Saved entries
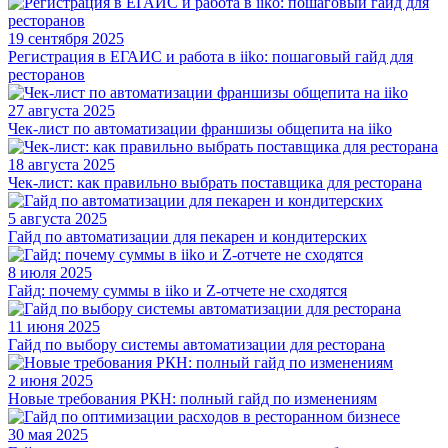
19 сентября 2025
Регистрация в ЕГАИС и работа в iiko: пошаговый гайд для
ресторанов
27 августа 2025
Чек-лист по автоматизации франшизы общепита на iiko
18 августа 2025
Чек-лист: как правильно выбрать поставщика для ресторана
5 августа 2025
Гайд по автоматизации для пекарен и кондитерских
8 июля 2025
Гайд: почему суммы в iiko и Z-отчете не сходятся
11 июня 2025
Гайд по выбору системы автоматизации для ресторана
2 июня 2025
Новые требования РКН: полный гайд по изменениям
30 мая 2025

...

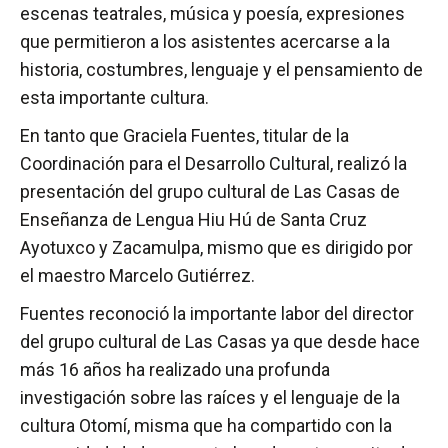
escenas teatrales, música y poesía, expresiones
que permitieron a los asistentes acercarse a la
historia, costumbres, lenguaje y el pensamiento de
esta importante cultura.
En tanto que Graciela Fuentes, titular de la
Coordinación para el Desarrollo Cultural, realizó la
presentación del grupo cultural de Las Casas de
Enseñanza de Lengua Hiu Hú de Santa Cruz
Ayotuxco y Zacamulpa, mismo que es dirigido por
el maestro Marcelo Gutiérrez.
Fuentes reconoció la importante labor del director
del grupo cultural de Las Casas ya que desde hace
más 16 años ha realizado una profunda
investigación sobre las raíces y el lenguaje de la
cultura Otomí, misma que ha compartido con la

• _Action item_: For the lines above, output exactly those from the line containing "Ayotuxco y Zacamulpa, mismo" through the line containing "cultura Otomí, misma que ha compartido con la", and skip the others.

• _Task response_:
Ayotuxco y Zacamulpa, mismo que es dirigido por
el maestro Marcelo Gutiérrez.
Fuentes reconoció la importante labor del director
del grupo cultural de Las Casas ya que desde hace
más 16 años ha realizado una profunda
investigación sobre las raíces y el lenguaje de la
cultura Otomí, misma que ha compartido con la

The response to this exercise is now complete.